#### [AIM OF THE EXERCISE]
Whenever a line of the material contains the string "перемещений", it should be copied.

#### [WORKING DATA]

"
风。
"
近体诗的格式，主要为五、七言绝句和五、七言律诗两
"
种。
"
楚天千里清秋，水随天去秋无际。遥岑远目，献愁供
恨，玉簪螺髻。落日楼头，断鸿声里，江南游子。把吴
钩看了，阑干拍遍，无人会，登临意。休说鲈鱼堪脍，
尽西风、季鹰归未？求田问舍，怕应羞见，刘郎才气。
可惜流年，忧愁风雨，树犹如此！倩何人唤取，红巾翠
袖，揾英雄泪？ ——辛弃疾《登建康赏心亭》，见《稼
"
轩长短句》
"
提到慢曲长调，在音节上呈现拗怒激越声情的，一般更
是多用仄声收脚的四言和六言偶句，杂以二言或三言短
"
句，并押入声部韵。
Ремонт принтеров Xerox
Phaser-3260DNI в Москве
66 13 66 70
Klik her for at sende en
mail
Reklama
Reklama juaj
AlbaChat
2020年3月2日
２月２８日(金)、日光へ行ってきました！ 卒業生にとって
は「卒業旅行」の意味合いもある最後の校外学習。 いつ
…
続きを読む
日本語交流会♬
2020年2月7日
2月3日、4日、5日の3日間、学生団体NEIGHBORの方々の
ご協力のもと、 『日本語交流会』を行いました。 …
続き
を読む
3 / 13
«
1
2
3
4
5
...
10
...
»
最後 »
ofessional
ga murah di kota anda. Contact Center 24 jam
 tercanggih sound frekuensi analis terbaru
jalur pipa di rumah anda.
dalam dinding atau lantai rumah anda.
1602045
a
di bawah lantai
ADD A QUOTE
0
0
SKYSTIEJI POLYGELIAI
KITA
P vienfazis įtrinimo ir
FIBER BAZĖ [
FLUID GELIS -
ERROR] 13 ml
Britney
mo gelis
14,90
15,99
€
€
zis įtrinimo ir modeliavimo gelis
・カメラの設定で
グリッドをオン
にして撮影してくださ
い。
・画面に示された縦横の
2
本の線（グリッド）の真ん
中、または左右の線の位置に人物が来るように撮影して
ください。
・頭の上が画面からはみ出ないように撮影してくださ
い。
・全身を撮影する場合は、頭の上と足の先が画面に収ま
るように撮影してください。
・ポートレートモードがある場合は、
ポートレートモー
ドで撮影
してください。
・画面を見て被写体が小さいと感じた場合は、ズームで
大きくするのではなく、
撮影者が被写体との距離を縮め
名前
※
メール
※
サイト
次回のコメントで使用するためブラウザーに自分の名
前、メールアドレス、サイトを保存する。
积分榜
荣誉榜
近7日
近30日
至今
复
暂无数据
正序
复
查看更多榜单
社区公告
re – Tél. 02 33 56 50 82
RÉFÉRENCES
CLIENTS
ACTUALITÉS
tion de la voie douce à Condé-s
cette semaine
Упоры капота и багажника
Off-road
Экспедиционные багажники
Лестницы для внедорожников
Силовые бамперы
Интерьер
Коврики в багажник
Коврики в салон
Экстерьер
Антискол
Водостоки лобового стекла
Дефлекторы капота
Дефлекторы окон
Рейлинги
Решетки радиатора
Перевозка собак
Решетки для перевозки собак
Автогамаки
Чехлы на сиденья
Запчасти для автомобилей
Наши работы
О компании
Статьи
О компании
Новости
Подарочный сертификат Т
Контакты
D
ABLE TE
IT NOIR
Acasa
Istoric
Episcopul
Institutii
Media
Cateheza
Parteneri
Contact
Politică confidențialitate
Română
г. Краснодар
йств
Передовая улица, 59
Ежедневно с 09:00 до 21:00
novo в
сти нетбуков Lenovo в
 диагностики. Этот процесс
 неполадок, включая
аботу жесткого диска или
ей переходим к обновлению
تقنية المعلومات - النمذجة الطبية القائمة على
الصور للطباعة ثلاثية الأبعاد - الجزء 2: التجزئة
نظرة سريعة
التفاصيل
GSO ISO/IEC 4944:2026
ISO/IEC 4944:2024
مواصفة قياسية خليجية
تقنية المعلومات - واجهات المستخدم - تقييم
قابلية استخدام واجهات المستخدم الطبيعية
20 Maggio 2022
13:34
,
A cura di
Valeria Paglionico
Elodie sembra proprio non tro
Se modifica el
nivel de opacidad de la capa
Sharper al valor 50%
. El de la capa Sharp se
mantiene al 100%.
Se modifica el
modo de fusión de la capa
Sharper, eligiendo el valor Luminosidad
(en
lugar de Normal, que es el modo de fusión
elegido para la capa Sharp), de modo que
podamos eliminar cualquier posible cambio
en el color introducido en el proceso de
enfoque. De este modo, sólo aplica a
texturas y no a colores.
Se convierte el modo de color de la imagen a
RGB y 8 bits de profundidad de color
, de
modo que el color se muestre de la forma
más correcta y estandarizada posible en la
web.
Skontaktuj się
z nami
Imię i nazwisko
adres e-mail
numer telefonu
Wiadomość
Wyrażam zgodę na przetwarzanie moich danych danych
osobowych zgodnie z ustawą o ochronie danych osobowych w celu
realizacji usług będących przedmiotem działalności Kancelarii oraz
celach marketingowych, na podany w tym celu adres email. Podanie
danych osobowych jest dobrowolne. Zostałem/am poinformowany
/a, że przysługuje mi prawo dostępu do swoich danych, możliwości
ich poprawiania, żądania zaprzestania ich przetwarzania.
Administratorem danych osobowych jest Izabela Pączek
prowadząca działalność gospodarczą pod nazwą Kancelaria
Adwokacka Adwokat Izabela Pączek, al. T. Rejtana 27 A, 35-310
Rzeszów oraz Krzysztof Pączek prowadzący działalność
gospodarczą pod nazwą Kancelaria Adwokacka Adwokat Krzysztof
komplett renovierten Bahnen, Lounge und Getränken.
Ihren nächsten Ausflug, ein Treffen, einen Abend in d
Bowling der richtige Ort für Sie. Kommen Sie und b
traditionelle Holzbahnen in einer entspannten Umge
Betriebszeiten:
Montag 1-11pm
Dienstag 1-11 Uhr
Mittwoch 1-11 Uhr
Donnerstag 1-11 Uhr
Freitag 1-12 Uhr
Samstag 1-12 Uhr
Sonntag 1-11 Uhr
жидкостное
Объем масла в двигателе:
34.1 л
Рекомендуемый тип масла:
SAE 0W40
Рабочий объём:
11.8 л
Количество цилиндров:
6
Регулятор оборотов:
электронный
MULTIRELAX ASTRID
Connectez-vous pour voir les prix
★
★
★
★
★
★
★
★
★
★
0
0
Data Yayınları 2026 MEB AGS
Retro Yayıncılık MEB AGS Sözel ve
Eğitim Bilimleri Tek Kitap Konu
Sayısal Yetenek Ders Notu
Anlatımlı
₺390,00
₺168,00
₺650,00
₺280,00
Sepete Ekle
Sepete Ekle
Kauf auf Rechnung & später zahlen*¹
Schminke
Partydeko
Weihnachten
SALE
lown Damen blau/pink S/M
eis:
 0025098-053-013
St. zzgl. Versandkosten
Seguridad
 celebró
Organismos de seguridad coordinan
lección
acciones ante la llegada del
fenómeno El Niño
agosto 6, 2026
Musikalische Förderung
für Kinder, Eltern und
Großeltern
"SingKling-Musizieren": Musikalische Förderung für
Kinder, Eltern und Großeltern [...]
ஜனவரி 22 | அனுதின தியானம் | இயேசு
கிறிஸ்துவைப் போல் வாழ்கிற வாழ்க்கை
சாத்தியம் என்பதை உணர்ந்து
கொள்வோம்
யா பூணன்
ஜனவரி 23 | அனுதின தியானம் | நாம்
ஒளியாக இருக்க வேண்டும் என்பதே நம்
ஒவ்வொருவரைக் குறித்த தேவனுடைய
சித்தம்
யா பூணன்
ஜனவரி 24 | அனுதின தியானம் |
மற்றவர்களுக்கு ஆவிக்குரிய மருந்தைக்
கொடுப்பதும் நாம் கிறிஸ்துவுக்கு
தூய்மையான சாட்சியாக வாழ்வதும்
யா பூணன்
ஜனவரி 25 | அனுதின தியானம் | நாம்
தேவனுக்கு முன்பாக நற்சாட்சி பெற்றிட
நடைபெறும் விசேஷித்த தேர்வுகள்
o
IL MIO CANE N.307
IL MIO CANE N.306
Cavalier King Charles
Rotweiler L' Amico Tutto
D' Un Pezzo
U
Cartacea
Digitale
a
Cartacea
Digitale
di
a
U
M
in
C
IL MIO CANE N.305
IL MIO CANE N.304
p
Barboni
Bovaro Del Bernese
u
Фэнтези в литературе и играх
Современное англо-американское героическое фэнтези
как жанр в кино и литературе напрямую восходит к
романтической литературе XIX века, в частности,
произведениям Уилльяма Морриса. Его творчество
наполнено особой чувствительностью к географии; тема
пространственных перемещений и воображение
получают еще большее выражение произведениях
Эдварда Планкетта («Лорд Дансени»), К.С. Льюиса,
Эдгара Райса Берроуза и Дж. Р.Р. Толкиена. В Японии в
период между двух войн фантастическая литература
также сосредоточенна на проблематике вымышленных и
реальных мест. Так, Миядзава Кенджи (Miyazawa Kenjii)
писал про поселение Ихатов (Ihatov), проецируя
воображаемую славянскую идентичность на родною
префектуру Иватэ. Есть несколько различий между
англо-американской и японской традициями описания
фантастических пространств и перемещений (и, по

#### [SOLUTION TO THIS EXERCISE]
пространственных перемещений и воображение
фантастических пространств и перемещений (и, по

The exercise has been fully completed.